• **MATERIAL FOR THE TASK**
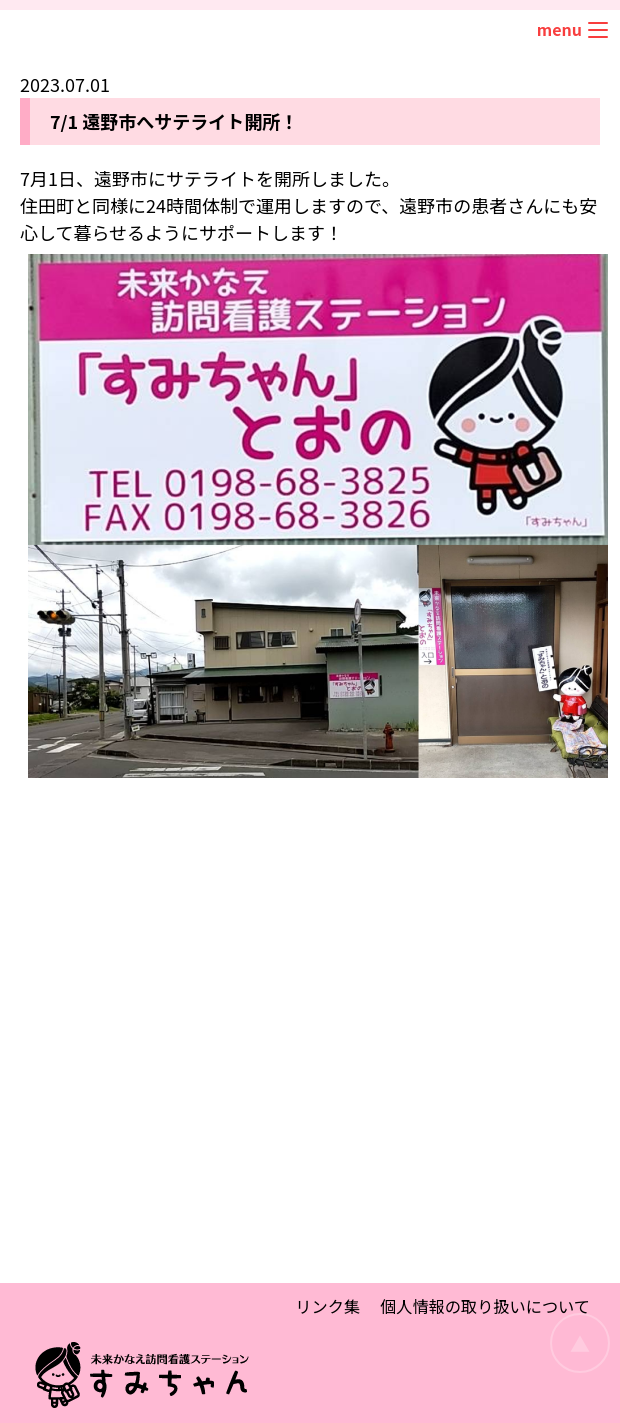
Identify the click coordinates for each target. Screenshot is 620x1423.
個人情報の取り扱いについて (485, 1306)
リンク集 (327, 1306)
* * *
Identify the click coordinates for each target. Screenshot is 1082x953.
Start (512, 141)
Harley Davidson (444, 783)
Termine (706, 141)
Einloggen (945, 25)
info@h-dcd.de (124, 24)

• **TASK DIRECTIONS**
The range runs from the line with "Screenshot is 1082x953." up to and including the line with "info@h-dcd.de (124, 24)" in the listing above; please write out exactly those lines and nothing more.

• **SOLUTION TO THIS EXERCISE**
Identify the click coordinates for each target. Screenshot is 1082x953.
Start (512, 141)
Harley Davidson (444, 783)
Termine (706, 141)
Einloggen (945, 25)
info@h-dcd.de (124, 24)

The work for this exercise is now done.